▶ **PROBLEM**
For every line in the records that has the word "other", make a copy.

[Opening RECORDS SHOWN section]

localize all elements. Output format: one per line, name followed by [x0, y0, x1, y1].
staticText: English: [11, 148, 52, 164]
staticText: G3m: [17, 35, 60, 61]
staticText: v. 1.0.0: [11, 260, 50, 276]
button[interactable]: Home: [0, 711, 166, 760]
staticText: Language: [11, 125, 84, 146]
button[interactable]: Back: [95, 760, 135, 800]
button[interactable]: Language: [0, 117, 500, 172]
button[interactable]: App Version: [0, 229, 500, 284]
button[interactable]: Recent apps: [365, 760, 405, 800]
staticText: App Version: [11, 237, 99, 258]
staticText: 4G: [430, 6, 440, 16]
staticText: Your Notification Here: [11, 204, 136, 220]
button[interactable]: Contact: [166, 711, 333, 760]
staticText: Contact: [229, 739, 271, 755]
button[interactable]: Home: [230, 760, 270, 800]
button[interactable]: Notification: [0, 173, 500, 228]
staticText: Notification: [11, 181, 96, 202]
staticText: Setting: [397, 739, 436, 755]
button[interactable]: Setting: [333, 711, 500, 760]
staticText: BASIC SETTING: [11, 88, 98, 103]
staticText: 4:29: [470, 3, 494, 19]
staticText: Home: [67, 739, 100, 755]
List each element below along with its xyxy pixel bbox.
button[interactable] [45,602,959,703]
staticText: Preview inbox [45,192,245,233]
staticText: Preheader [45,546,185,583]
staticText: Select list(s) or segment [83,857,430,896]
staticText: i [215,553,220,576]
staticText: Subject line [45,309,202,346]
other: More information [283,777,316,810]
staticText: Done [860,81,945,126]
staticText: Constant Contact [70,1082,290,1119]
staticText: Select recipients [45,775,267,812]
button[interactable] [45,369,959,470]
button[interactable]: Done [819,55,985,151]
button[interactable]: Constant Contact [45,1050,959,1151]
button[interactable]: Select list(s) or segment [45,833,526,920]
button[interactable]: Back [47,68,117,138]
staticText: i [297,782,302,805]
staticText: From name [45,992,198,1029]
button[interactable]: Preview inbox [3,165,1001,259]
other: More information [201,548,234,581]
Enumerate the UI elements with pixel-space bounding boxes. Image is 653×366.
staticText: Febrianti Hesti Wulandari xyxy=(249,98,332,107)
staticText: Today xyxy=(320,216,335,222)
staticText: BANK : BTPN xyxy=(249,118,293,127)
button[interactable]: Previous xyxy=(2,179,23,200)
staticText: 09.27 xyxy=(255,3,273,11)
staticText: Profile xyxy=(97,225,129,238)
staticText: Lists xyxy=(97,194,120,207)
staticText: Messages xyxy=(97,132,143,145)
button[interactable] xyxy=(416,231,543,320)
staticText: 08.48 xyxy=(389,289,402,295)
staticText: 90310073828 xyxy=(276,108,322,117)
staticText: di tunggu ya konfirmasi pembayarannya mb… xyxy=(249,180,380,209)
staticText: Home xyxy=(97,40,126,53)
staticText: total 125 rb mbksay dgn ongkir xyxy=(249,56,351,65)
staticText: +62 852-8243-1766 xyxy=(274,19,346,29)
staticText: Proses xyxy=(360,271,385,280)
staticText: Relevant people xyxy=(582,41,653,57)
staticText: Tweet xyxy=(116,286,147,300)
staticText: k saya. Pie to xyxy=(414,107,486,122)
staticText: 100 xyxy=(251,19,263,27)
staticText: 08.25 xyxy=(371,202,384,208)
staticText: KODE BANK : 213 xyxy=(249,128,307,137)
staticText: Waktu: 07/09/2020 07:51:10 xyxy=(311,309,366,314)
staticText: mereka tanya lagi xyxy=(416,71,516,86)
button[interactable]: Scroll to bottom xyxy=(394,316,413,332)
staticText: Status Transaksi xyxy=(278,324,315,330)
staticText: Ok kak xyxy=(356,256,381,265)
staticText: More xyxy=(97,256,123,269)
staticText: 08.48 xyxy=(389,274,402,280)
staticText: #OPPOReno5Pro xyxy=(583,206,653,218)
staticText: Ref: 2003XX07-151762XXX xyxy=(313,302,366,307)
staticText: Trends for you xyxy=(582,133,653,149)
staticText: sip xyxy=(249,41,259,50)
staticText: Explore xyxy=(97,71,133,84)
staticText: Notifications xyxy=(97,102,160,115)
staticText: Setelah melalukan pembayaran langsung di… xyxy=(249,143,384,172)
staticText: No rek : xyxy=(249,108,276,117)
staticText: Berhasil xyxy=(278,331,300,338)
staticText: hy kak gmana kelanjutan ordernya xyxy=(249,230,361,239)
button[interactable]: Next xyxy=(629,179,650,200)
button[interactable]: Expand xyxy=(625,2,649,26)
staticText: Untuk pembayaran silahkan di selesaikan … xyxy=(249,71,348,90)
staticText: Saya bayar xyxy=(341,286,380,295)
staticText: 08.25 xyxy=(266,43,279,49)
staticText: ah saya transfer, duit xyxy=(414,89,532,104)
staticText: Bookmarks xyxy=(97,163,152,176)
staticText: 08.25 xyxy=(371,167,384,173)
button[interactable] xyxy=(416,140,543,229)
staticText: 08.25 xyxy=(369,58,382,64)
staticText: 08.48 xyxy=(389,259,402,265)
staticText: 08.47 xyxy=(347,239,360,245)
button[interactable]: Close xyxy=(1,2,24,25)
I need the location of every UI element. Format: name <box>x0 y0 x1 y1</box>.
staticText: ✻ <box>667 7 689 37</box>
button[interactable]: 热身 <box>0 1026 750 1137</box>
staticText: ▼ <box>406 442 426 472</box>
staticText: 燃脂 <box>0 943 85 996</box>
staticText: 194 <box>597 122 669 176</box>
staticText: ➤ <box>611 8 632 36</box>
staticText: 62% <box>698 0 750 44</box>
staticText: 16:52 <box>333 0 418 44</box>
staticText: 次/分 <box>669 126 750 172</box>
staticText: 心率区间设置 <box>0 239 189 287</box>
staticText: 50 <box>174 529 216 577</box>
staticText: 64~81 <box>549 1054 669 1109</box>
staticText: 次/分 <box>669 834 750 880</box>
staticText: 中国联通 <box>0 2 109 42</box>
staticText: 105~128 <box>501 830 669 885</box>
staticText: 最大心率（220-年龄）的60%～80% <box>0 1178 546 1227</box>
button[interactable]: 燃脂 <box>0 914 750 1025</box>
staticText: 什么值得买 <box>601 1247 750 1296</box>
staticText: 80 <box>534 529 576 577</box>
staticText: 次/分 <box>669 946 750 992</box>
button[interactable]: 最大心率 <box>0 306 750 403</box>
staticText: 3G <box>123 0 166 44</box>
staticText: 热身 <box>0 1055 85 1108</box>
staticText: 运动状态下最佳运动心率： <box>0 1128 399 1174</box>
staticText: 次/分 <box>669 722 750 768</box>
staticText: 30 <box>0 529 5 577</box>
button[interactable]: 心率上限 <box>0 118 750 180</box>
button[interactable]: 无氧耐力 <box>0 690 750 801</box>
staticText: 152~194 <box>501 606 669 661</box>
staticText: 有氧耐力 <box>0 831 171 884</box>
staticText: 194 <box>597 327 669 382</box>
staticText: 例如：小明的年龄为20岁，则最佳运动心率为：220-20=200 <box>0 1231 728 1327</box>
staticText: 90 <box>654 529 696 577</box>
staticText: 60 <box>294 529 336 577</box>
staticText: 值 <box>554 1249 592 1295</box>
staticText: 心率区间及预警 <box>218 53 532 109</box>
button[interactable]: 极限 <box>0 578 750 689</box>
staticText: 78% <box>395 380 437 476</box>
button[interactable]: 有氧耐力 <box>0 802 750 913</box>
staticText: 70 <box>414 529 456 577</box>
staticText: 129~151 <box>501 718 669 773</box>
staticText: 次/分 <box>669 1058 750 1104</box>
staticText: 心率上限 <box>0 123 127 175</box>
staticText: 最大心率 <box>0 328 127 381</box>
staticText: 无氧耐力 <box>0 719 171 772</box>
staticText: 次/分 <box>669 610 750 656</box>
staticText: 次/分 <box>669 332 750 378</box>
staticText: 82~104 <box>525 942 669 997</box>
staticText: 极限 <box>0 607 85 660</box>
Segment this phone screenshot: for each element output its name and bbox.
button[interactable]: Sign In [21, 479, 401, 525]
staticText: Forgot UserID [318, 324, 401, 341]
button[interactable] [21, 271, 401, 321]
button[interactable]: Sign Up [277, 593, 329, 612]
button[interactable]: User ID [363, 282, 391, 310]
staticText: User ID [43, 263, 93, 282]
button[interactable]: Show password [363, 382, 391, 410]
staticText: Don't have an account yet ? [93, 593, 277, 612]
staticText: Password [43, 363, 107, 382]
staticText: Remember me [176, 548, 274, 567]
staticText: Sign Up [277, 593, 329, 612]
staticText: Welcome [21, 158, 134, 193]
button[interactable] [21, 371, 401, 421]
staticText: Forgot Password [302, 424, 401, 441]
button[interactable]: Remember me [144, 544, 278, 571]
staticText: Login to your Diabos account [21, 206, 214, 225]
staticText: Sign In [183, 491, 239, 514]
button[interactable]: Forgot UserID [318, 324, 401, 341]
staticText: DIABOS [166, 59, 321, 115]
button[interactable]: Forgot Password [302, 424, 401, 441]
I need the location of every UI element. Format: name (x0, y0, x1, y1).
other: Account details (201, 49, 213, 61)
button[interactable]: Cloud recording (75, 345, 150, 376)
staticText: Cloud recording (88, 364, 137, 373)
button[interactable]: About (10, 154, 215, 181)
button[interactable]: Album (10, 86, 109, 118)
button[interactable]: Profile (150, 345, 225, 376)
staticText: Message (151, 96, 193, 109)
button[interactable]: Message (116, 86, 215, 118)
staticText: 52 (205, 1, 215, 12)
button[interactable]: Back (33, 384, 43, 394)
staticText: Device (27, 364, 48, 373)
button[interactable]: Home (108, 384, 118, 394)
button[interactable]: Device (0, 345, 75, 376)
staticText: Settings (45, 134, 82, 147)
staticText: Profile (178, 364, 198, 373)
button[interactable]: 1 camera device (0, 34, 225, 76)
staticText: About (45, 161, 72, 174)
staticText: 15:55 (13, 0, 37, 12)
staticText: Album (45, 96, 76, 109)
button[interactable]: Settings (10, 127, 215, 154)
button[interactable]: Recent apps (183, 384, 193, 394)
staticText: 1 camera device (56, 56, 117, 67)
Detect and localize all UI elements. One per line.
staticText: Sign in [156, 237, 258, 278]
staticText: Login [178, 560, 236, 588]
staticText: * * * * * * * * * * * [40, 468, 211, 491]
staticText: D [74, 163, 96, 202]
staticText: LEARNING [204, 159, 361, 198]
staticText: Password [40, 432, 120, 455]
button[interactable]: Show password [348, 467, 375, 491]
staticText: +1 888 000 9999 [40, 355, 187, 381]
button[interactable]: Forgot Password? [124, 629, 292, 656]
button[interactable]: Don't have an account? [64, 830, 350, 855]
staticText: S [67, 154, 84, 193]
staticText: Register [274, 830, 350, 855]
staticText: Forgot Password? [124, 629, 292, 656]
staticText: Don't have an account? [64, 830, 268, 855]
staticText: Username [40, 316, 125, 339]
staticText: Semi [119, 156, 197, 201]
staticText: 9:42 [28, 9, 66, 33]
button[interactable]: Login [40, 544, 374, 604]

[Closing RECORDS SHOWN section]

▶ **TASK RESPONSE**
other: More information [283,777,316,810]
other: More information [201,548,234,581]
other: Account details (201, 49, 213, 61)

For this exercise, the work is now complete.